→ **Problem to work on**: Below are the records; locate each line with the word "parents" and copy it.

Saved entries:
=== Begin Enclosure ===

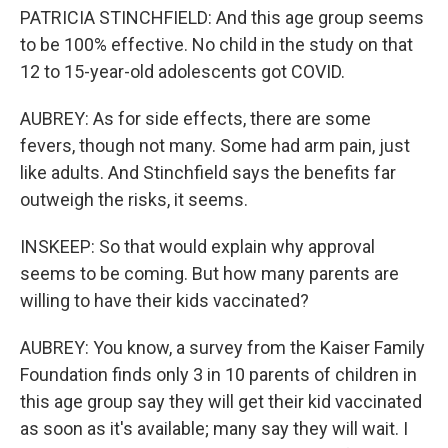
PATRICIA STINCHFIELD: And this age group seems
to be 100% effective. No child in the study on that
12 to 15-year-old adolescents got COVID.
AUBREY: As for side effects, there are some
fevers, though not many. Some had arm pain, just
like adults. And Stinchfield says the benefits far
outweigh the risks, it seems.
INSKEEP: So that would explain why approval
seems to be coming. But how many parents are
willing to have their kids vaccinated?
AUBREY: You know, a survey from the Kaiser Family
Foundation finds only 3 in 10 parents of children in
this age group say they will get their kid vaccinated
as soon as it's available; many say they will wait. I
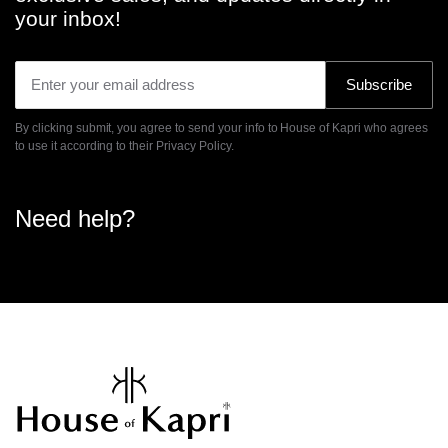
your inbox!
Subscribe
By clicking submit, you agree to send your info to House of Kapri who agrees
to use it according to their
Privacy Policy.
Need help?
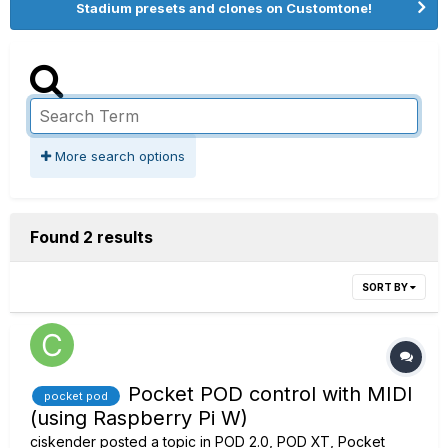
Stadium presets and clones on Customtone!
More search options
Found 2 results
SORT BY
Pocket POD control with MIDI
pocket pod
(using Raspberry Pi W)
ciskender
posted a topic in
POD 2.0, POD XT, Pocket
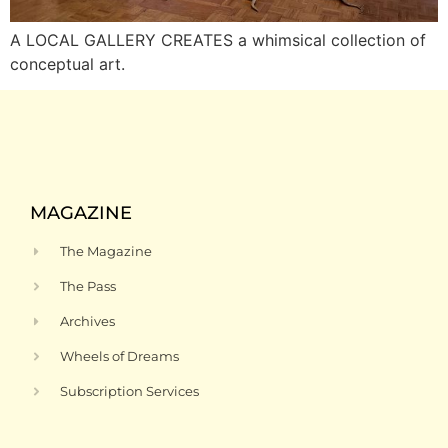
A LOCAL GALLERY CREATES a whimsical collection of
conceptual art.
MAGAZINE
The Magazine
The Pass
Archives
Wheels of Dreams
Subscription Services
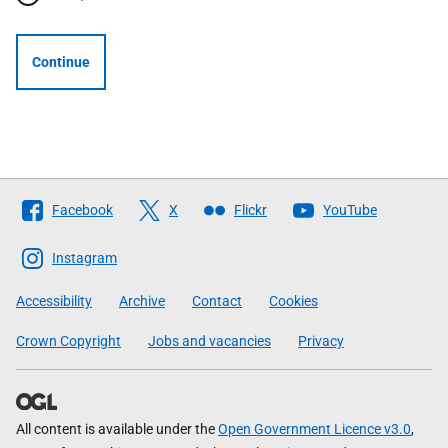
Continue
Follow
Facebook
X
Flickr
YouTube
The
Scottish
Instagram
Government
Accessibility
Archive
Contact
Cookies
Crown Copyright
Jobs and vacancies
Privacy
All content is available under the
Open Government Licence v3.0
,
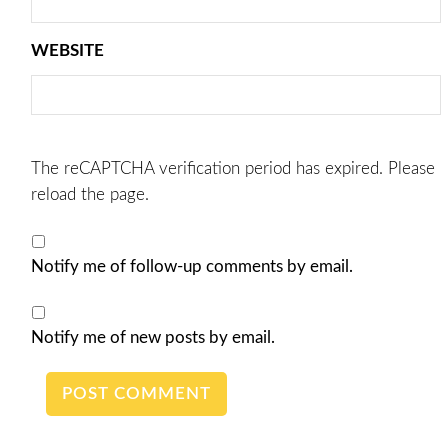
WEBSITE
The reCAPTCHA verification period has expired. Please
reload the page.
Notify me of follow-up comments by email.
Notify me of new posts by email.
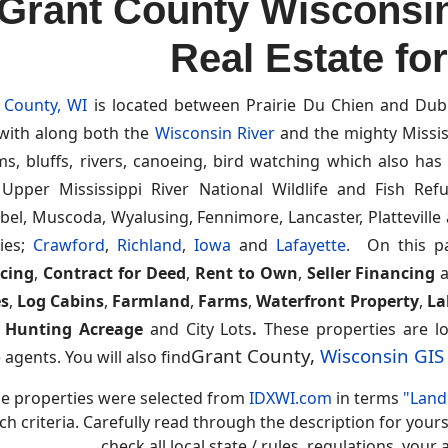
Grant County Wisconsi
Real Estate fo
 County, WI
is located between Prairie Du Chien and Dub
 with along both the
Wisconsin River
and the mighty Mississi
ms, bluffs, rivers, canoeing, bird watching which also ha
 Upper Mississippi River National Wildlife and Fish Re
bel, Muscoda, Wyalusing, Fennimore, Lancaster, Plattevill
ies;
Crawford
,
Richland
,
Iowa
and
Lafayette
. On this p
cing
,
Contract for Deed
,
Rent to Own
,
Seller Financing
s
,
Log Cabins
,
Farmland
,
Farms
,
Waterfront Property
,
La
,
Hunting Acreage
and City Lots
.
These properties are lo
Grant County,
Wisconsin GI
 agents. You will also find
e properties were selected from
IDXWI.com
in terms
"Land 
ch criteria. Carefully read through the description for you
check all local state / rules, regulations, you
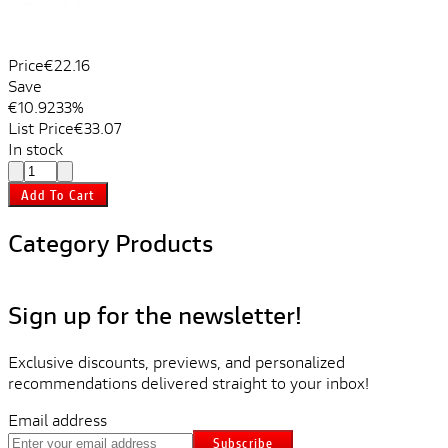
Price
€22.16
Save
€10.92
33%
List Price
€33.07
In stock
Add To Cart
Category Products
Sign up for the newsletter!
Exclusive discounts, previews, and personalized
recommendations delivered straight to your inbox!
Email address
Subscribe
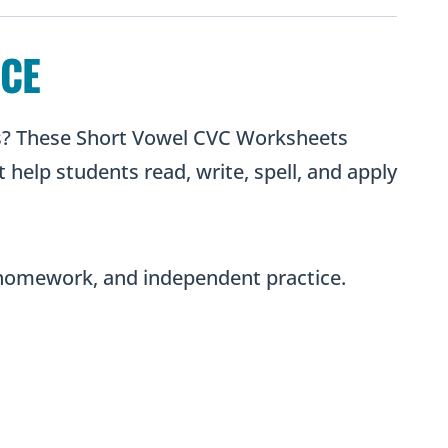
Decoding
Practice
ICE
quantity
ns? These Short Vowel CVC Worksheets
 help students read, write, spell, and apply
, homework, and independent practice.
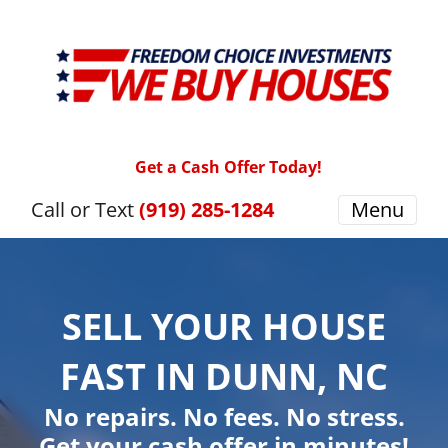
Get a Cash Offer Today!
Call or Text
(919) 285-1284
Menu
SELL YOUR HOUSE
FAST IN DUNN, NC
No repairs. No fees. No stress.
Get your cash offer in minutes!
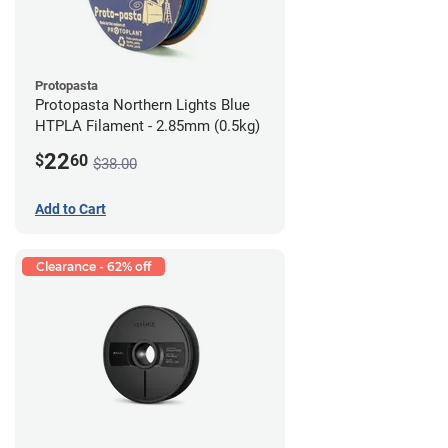
Protopasta
Protopasta Northern Lights Blue
HTPLA Filament - 2.85mm (0.5kg)
22
$
60
$38.00
Add to Cart
Clearance - 62% off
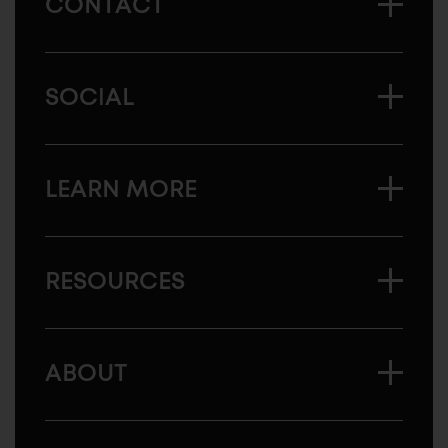
CONTACT
SOCIAL
LEARN MORE
RESOURCES
ABOUT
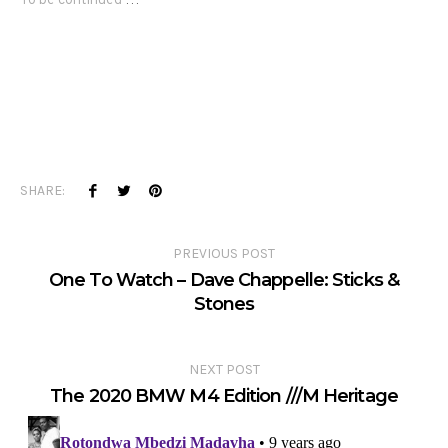
To be continued
…
SHARE:
PREVIOUS POST
One To Watch – Dave Chappelle: Sticks &
Stones
NEXT POST
The 2020 BMW M4 Edition ///M Heritage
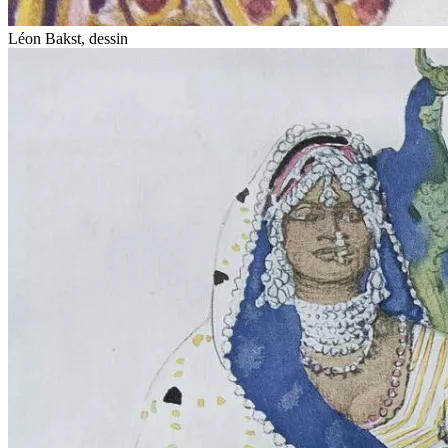
Léon Bakst, dessin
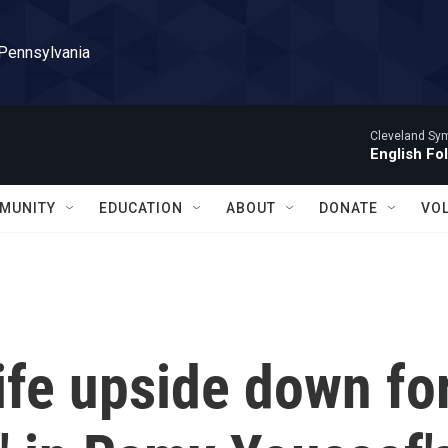
 Pennsylvania
Cleveland Sy
English Fo
MUNITY
EDUCATION
ABOUT
DONATE
VO
life upside down fo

=== End Enclosure ===

→ **Solution to this task**:
seems to be coming. But how many parents are
Foundation finds only 3 in 10 parents of children in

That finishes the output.